── Data for this task ──

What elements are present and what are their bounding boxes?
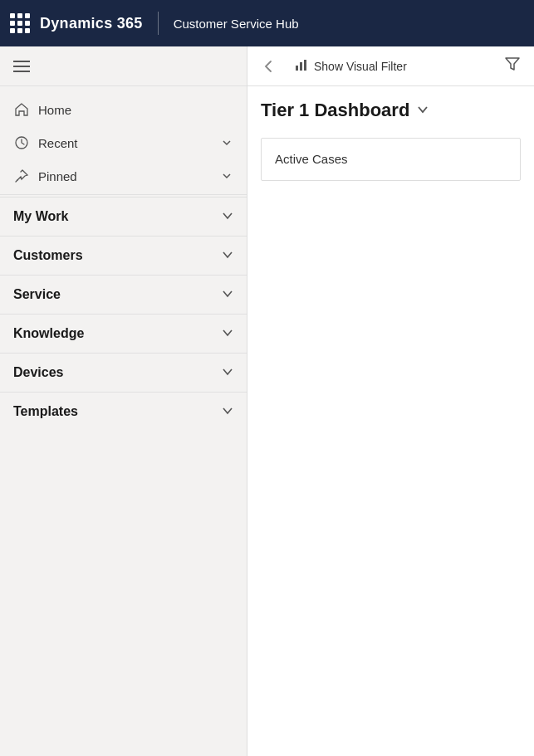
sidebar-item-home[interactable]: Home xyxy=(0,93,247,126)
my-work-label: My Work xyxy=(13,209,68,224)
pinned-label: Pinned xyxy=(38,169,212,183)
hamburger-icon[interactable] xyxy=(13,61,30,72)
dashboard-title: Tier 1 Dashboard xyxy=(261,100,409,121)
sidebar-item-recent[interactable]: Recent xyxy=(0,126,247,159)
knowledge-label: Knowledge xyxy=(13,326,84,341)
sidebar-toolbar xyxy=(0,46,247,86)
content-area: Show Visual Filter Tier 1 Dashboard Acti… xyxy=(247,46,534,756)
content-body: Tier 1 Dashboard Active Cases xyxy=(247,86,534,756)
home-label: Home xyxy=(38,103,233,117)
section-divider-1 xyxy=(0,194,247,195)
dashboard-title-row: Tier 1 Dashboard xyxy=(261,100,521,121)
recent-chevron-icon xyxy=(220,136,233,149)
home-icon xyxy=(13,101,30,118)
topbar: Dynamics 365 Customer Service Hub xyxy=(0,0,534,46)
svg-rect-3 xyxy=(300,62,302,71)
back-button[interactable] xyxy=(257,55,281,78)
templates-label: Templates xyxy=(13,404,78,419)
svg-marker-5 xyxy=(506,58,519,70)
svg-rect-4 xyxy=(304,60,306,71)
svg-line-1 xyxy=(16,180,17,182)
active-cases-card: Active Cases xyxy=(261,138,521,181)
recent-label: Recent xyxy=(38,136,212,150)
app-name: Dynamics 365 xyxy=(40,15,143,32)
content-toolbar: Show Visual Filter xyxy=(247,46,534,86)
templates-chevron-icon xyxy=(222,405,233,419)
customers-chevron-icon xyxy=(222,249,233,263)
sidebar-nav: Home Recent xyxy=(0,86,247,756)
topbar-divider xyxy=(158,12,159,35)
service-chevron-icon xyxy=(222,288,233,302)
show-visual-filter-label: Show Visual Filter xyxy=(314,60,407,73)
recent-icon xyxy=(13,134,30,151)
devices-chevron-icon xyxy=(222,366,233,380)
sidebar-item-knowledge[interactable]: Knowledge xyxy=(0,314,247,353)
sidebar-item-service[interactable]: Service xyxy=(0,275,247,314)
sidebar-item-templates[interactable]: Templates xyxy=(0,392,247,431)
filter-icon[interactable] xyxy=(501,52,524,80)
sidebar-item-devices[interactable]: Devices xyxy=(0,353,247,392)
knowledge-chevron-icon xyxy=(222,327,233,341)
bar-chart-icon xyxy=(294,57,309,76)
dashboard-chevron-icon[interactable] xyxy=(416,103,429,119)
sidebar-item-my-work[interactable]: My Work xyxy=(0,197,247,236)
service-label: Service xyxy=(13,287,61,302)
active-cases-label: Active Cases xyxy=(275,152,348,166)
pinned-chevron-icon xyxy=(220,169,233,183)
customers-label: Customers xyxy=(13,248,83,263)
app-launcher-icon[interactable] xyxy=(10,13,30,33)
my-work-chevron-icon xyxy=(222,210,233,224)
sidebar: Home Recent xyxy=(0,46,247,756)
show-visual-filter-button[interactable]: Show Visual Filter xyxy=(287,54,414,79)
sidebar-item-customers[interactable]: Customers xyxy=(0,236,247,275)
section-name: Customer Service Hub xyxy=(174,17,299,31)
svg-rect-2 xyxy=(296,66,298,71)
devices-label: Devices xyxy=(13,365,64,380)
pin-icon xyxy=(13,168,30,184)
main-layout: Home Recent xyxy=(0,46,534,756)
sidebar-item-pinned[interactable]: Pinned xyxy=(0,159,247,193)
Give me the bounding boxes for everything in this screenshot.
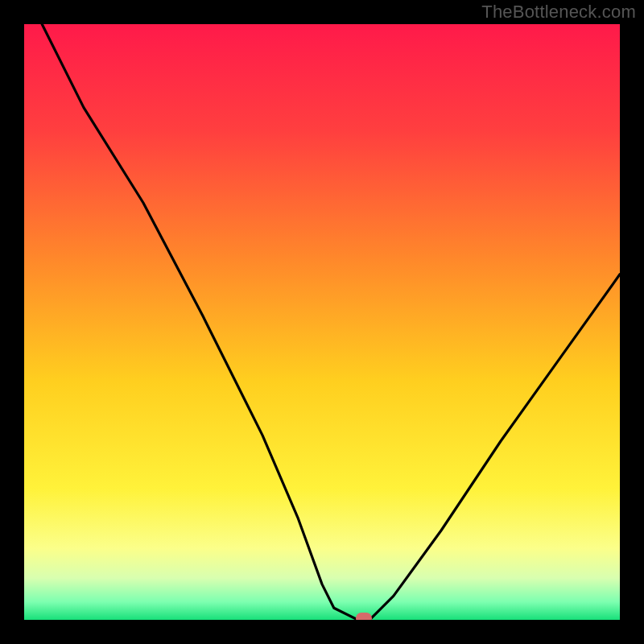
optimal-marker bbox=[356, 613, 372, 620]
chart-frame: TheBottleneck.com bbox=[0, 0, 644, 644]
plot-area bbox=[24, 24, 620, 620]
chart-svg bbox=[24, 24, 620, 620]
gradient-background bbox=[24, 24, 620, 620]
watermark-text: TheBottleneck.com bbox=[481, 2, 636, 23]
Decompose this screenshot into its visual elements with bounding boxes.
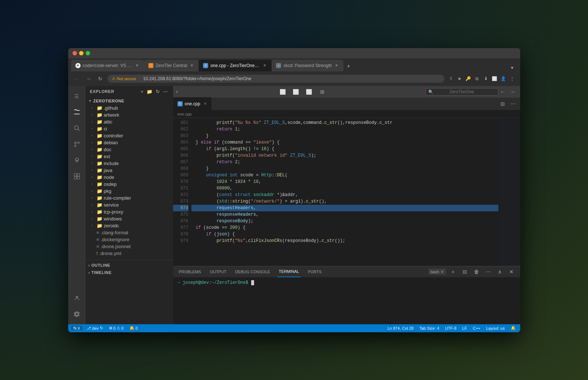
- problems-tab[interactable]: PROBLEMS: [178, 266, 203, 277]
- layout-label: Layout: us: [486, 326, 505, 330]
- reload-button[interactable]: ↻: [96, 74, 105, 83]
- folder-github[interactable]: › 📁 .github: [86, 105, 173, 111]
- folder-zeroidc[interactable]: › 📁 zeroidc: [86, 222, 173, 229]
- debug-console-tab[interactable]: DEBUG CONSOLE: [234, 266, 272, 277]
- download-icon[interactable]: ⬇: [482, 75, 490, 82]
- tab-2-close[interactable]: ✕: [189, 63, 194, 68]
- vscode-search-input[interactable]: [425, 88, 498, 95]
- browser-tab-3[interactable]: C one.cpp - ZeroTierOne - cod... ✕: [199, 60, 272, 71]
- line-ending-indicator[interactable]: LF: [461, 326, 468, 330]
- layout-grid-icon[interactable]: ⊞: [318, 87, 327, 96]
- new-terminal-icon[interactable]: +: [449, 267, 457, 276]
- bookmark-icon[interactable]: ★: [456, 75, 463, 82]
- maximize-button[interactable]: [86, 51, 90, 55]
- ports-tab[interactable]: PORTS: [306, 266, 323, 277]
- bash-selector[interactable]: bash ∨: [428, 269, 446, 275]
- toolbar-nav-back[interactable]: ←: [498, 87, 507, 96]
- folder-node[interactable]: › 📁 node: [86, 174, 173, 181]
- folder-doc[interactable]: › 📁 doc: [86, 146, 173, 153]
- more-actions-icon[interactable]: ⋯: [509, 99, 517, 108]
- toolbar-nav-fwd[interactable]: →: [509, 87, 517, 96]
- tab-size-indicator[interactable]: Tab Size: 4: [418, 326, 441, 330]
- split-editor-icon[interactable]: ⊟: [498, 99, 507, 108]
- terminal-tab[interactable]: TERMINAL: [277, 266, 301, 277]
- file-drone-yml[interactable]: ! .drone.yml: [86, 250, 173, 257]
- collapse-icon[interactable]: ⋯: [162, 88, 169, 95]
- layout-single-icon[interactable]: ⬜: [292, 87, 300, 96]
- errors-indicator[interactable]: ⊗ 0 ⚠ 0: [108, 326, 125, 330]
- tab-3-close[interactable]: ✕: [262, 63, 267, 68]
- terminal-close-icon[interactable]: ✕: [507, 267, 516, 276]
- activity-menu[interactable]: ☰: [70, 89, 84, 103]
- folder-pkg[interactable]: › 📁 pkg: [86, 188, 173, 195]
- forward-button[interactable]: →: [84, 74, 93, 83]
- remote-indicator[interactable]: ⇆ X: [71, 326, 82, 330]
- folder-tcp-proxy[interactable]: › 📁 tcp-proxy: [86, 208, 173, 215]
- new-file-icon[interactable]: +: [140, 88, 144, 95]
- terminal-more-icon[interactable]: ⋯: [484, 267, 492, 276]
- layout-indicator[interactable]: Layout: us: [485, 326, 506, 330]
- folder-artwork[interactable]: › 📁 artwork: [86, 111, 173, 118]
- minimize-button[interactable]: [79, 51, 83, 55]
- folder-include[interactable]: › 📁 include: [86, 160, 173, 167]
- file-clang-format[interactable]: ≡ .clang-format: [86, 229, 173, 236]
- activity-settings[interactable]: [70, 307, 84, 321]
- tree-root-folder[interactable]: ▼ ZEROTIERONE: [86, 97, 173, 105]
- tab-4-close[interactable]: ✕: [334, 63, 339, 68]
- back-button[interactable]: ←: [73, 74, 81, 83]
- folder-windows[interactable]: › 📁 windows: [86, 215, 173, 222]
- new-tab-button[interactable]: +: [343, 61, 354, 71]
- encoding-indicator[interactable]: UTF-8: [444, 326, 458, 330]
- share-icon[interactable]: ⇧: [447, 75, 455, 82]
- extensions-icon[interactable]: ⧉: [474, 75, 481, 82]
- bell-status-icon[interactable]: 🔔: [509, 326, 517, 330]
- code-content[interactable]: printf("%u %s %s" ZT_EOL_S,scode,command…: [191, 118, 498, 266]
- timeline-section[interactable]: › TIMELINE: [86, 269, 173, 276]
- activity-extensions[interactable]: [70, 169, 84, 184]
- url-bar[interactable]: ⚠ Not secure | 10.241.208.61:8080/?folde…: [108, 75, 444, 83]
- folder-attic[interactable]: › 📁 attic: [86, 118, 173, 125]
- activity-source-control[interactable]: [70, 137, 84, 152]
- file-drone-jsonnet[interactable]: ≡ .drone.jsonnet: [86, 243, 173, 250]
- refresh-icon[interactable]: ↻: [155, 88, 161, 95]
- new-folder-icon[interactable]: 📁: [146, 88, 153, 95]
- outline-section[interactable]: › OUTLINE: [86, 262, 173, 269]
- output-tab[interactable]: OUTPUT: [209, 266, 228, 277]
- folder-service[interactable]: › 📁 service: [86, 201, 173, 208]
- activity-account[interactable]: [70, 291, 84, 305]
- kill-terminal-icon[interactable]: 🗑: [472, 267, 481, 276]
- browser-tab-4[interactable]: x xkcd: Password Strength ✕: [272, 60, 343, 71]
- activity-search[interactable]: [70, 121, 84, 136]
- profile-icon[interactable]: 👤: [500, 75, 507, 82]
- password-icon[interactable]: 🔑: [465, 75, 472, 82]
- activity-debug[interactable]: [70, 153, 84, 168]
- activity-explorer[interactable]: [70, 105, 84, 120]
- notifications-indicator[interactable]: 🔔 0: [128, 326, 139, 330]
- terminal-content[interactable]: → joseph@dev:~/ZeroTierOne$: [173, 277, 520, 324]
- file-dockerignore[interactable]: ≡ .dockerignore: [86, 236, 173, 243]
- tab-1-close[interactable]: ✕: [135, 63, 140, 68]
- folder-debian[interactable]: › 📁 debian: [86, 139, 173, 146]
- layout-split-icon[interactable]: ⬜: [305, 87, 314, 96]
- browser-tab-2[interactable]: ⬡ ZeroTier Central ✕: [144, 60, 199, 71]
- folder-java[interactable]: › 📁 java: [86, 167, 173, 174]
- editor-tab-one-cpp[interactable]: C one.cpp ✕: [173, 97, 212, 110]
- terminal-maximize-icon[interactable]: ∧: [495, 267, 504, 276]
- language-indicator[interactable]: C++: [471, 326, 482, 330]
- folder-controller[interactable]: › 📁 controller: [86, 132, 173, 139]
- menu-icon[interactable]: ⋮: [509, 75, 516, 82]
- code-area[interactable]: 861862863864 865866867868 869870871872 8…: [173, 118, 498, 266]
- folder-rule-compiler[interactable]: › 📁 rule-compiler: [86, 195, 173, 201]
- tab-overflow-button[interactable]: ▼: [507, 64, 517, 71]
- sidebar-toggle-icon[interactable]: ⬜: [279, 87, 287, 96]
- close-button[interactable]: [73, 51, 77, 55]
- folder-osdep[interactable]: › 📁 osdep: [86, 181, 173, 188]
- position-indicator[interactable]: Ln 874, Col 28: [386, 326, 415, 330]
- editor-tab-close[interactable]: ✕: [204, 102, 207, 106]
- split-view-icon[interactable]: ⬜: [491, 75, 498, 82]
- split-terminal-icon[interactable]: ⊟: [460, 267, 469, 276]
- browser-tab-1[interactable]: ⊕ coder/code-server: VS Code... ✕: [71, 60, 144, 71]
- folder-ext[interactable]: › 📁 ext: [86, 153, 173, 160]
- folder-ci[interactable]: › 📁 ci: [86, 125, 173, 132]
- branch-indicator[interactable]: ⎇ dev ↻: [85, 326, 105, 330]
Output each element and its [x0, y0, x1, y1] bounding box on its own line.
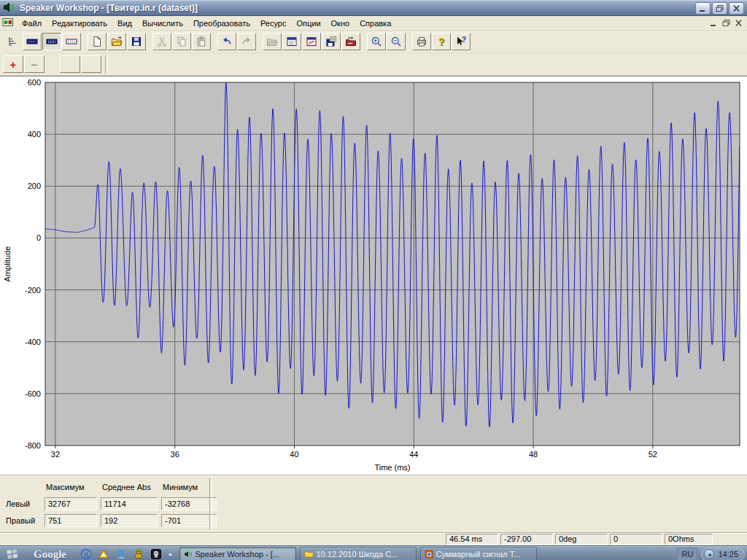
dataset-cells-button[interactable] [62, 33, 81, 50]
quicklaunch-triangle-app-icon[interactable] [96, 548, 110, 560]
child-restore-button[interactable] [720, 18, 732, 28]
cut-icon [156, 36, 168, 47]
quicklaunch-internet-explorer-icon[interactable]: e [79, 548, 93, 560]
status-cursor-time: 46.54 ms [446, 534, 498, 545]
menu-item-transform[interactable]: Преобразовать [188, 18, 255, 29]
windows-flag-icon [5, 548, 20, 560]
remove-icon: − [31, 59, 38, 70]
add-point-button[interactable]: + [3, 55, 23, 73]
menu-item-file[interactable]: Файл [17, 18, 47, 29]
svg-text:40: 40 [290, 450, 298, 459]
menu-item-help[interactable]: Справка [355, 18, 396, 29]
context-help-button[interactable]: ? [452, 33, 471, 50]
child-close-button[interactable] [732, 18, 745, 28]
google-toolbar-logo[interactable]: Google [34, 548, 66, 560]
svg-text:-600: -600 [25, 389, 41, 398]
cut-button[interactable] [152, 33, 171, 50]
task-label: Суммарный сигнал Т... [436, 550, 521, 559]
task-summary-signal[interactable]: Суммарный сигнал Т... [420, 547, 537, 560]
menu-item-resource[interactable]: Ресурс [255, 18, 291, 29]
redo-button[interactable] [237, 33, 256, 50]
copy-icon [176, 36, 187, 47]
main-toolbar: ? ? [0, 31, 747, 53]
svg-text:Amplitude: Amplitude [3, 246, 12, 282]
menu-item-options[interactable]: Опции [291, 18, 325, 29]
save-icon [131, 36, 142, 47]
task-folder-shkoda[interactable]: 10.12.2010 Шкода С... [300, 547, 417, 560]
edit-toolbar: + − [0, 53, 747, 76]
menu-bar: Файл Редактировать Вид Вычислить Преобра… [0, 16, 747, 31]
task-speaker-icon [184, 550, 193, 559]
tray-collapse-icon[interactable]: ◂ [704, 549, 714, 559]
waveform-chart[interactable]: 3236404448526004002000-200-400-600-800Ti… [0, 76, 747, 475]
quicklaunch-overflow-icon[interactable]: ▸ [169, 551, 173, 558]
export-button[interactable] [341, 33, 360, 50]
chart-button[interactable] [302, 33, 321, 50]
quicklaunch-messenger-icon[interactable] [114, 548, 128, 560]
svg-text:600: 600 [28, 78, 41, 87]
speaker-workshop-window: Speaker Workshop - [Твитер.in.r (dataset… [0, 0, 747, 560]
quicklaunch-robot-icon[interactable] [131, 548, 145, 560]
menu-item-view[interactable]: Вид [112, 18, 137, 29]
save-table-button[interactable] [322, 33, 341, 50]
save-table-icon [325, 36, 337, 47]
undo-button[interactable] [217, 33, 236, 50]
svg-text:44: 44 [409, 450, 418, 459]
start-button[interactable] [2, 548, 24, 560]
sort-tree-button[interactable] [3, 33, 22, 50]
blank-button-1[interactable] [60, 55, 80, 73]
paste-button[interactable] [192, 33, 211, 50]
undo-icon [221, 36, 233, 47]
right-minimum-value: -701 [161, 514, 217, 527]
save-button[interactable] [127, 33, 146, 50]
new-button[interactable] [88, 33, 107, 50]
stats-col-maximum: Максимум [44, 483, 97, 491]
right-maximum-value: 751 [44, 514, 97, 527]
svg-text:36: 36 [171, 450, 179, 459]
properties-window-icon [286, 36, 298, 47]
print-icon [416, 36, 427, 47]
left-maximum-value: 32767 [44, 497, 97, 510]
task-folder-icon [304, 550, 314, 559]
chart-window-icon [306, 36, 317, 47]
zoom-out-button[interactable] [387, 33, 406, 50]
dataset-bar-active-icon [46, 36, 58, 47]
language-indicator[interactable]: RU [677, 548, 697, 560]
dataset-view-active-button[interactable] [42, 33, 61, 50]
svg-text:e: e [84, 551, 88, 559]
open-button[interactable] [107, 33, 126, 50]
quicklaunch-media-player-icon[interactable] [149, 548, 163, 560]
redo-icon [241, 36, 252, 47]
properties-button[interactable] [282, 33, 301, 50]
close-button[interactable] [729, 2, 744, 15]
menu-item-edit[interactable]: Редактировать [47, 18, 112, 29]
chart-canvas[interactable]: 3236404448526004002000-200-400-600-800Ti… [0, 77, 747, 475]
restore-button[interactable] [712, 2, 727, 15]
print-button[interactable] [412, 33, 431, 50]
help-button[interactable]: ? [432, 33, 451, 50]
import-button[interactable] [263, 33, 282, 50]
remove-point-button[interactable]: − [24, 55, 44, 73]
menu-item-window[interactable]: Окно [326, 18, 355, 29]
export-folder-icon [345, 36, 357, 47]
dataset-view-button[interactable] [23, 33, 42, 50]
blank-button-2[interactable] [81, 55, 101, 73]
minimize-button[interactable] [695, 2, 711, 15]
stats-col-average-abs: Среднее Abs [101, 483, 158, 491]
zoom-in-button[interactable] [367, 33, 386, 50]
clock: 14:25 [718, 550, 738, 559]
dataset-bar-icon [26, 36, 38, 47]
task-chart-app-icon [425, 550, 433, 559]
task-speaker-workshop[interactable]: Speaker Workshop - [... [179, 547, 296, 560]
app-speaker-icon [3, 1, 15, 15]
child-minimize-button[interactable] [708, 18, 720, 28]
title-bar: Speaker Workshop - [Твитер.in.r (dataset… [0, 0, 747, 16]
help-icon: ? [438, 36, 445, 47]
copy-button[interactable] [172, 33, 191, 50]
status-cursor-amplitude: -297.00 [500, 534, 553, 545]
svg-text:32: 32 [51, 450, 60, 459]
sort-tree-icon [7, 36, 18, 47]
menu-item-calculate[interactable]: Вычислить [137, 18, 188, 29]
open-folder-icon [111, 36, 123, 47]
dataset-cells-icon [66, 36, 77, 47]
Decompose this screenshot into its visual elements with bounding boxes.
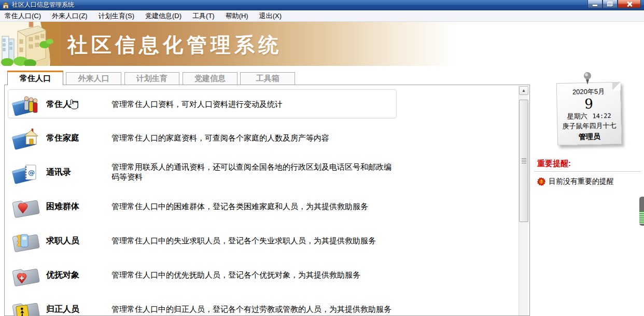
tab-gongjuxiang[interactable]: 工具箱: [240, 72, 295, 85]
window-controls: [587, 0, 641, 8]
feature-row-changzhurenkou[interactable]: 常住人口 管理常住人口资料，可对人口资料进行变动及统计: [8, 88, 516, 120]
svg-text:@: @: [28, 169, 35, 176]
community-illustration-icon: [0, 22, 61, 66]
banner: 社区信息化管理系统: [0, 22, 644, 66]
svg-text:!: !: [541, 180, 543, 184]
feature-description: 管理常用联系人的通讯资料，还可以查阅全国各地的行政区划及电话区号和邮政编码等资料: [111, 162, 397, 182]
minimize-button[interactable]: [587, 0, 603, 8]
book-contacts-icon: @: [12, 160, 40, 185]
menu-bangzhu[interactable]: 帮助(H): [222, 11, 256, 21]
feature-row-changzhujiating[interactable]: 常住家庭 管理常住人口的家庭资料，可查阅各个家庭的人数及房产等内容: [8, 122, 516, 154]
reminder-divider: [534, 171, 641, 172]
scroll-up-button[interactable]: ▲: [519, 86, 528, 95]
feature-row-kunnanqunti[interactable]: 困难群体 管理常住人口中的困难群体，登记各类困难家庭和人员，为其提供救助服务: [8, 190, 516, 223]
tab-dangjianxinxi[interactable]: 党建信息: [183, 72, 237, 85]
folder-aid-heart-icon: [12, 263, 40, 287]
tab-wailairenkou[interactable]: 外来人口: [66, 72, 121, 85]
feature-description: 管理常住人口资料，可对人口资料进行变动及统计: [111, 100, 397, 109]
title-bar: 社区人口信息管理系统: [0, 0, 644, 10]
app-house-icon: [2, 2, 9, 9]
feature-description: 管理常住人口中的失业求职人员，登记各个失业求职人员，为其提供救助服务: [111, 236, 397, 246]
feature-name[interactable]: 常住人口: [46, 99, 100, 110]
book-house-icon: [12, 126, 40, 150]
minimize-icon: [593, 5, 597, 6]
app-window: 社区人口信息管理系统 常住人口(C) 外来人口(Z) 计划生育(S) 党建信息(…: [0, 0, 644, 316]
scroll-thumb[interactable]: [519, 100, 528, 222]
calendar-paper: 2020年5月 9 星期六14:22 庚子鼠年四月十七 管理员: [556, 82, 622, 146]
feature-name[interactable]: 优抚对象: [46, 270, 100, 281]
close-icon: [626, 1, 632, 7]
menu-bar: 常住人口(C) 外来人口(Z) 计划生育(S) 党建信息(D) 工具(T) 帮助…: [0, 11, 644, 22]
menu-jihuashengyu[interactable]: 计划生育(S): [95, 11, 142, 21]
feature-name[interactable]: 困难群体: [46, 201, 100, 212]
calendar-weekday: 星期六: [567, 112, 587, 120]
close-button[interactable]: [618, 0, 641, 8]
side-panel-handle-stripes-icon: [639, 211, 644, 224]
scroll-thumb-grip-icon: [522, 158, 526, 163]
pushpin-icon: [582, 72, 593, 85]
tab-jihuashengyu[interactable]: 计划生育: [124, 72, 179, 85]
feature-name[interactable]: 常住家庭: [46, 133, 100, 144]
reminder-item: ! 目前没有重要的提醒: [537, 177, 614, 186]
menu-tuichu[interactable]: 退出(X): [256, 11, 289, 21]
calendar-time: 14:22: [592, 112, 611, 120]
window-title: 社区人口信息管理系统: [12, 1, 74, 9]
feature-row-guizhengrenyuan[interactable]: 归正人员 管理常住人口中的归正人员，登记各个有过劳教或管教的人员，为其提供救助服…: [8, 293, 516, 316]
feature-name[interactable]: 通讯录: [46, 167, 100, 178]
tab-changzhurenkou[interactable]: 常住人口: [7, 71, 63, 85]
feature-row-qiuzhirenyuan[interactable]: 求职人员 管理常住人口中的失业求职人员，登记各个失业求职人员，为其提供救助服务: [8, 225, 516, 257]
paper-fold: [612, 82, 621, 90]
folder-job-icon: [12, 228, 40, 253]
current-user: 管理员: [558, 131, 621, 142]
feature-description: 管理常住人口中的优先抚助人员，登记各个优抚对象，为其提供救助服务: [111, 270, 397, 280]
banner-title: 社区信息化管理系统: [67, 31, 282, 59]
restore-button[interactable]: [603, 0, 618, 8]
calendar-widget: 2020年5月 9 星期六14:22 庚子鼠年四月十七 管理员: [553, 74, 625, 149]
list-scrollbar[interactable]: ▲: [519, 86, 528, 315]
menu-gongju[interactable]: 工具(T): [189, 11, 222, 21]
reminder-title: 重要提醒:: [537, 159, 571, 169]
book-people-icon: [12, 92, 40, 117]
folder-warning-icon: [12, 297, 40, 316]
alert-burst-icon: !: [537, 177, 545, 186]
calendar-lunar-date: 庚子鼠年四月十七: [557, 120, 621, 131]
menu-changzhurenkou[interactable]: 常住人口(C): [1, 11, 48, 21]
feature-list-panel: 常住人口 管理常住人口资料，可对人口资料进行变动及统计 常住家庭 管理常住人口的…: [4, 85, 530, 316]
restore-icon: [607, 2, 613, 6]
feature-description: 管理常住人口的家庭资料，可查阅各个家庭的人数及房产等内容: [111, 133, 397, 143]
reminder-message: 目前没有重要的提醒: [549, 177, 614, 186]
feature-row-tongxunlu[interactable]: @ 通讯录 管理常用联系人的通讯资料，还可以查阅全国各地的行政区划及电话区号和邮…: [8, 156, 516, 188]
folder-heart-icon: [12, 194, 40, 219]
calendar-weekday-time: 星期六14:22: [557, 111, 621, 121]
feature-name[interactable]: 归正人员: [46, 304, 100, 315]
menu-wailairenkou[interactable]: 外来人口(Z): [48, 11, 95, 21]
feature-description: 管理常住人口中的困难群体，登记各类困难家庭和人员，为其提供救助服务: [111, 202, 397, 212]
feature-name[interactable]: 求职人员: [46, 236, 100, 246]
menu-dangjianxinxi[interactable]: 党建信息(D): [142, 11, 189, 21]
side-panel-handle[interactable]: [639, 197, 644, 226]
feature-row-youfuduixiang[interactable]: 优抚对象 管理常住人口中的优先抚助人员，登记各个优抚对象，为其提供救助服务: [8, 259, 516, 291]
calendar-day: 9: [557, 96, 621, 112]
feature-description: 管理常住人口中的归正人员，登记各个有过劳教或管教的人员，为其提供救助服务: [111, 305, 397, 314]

───

Scan the material above. Copy each line that holds the word "house".

app-house-icon: [2, 2, 9, 9]
book-house-icon: [12, 126, 40, 150]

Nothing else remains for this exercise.